◆ WHAT THE TASK ASKS
If a line in the entries includes "with", show that line.

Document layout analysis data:
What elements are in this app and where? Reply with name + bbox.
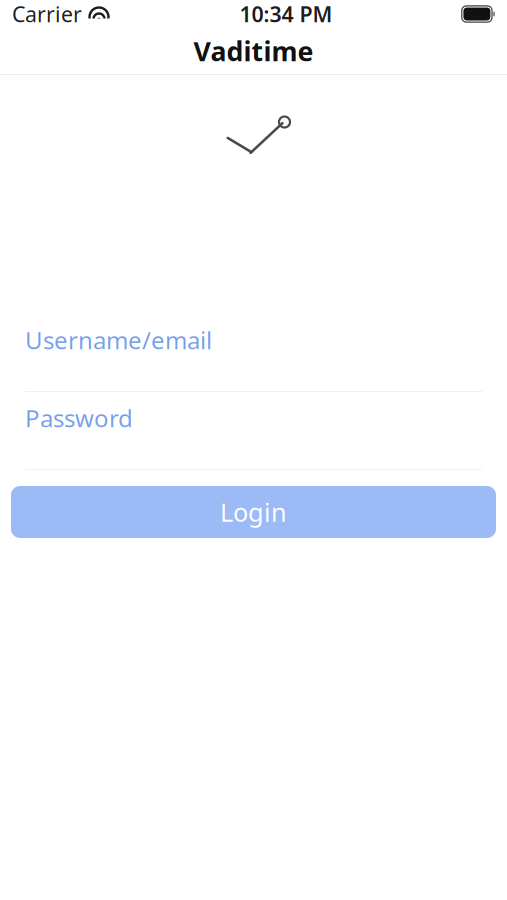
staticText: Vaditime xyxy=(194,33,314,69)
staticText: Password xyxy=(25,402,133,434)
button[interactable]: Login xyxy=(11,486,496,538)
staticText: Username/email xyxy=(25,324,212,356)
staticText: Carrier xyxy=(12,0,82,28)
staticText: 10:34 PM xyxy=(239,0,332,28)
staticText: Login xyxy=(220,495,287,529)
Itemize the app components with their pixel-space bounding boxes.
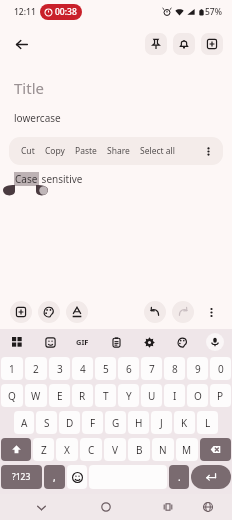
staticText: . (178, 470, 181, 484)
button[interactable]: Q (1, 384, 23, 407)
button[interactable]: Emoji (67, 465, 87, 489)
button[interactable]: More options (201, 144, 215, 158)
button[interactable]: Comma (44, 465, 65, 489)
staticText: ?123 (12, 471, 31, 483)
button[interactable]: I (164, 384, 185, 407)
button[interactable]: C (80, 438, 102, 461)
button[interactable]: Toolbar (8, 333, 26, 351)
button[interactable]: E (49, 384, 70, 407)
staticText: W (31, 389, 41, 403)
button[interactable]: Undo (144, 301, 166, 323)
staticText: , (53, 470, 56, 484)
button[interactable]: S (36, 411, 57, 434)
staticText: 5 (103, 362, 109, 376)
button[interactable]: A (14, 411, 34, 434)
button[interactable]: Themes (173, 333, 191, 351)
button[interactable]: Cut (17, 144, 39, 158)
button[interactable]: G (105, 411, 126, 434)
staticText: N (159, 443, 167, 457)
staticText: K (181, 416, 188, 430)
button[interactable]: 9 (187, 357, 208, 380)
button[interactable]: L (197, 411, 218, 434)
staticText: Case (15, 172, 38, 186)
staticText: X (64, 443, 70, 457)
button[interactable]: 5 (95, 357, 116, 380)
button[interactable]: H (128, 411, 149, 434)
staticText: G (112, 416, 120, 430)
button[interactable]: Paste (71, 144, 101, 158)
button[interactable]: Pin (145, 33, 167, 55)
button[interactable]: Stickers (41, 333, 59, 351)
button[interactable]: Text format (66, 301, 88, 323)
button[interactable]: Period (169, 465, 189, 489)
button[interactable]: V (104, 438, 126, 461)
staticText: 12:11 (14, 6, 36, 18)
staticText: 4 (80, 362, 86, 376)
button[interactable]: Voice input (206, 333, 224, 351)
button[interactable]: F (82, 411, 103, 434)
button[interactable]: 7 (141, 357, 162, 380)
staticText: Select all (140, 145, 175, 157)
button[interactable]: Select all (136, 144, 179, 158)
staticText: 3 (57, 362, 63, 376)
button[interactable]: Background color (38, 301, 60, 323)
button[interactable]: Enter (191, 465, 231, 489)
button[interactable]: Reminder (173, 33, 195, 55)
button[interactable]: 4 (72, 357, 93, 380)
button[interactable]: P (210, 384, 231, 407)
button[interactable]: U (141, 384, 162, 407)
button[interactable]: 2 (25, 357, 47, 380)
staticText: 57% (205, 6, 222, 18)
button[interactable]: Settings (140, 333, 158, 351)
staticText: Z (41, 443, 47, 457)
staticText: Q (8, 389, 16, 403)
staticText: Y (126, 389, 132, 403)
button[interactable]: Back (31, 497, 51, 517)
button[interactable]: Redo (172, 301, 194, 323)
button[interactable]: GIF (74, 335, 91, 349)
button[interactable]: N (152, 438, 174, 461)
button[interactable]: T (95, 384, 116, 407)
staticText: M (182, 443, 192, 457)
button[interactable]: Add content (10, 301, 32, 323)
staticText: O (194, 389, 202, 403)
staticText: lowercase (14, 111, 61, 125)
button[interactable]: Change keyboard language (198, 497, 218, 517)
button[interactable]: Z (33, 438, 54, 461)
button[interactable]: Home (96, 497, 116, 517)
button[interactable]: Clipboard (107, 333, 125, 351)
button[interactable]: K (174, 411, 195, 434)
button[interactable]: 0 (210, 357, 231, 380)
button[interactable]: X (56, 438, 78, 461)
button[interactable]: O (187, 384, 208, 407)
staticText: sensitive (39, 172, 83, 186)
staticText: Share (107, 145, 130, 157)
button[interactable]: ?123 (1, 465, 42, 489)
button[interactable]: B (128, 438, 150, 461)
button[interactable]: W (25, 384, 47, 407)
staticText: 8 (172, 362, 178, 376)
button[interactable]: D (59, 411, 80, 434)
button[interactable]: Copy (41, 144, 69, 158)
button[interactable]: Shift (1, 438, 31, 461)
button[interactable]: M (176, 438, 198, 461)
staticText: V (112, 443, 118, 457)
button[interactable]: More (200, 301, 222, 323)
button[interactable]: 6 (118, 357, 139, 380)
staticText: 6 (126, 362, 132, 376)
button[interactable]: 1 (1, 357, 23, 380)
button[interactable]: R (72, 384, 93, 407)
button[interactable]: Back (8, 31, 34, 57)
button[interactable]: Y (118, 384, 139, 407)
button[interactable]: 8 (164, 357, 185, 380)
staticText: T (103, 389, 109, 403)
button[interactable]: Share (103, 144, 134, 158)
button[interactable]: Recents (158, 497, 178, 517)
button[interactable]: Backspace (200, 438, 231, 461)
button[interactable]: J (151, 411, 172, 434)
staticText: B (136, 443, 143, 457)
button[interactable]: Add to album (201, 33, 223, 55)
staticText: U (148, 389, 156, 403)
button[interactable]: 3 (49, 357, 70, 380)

---

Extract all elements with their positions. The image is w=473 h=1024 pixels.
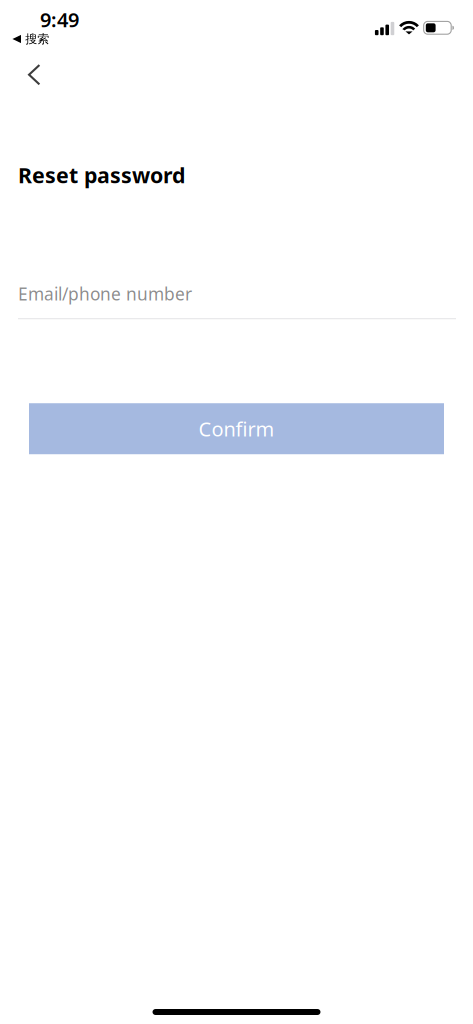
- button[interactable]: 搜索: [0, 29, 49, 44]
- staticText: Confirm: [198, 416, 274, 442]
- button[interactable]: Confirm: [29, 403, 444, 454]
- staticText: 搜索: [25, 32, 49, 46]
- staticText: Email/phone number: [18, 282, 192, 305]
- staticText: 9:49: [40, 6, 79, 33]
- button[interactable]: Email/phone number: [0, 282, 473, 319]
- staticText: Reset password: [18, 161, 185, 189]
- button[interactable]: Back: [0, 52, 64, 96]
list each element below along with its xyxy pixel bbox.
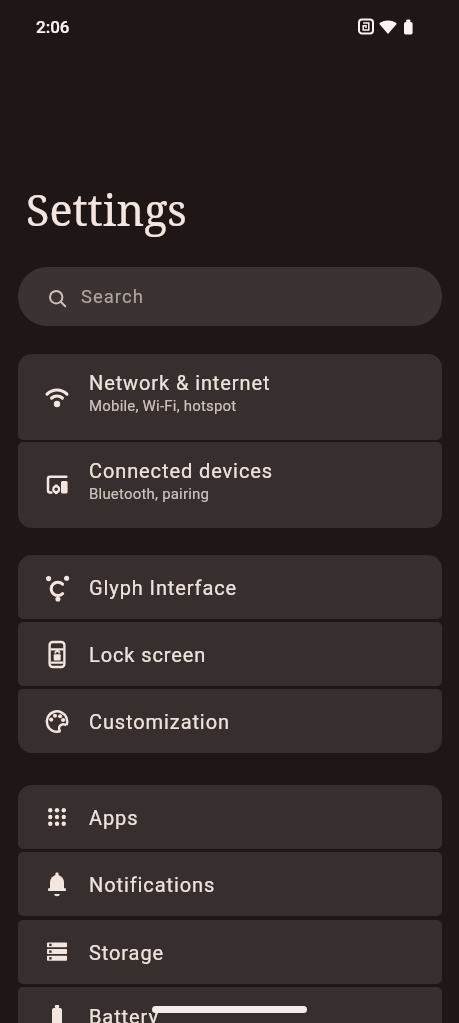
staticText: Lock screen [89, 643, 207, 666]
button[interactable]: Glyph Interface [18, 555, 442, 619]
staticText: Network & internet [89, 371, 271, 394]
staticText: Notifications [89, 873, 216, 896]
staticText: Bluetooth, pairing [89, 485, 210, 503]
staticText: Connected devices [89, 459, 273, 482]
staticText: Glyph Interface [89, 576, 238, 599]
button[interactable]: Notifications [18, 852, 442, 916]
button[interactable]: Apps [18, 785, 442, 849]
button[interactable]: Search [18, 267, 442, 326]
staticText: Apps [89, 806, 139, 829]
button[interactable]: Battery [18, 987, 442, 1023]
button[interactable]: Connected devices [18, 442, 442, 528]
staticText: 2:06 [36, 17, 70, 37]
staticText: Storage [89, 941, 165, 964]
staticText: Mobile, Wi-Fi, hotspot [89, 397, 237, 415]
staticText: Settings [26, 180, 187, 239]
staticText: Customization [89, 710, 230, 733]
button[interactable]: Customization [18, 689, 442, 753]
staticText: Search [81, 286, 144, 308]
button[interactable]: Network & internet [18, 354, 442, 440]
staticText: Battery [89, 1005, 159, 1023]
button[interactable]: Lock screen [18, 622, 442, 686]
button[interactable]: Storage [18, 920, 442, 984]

---

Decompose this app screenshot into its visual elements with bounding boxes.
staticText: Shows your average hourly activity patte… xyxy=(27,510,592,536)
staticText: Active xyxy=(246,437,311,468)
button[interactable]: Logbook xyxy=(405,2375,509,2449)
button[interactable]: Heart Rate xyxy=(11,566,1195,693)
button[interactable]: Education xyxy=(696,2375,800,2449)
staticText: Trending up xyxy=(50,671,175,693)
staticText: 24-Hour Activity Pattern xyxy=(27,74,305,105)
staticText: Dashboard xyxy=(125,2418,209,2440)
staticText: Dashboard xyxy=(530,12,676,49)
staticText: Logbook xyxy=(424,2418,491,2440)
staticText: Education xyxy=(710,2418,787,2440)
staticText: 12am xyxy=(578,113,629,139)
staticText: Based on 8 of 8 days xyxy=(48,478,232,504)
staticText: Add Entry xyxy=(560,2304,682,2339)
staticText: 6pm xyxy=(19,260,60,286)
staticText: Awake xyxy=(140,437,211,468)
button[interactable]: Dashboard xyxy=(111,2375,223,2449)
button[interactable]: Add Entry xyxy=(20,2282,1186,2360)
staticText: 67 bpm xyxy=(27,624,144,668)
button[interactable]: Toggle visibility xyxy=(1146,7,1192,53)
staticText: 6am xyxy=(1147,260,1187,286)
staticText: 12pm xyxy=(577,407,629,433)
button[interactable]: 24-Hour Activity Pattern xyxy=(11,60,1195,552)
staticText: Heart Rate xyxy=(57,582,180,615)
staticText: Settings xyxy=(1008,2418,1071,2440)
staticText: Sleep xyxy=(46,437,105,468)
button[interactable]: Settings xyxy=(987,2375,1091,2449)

◆ RESPONSE TO THIS EXERCISE
What elements are in this app and where? Reply with name + bbox.
Itemize the app components with their pixel-space bounding boxes.
Extract all elements with their positions. The image is w=473 h=1024 pixels.
list each element below along with its xyxy pixel bbox.
Decompose this app screenshot into its visual elements with bounding boxes.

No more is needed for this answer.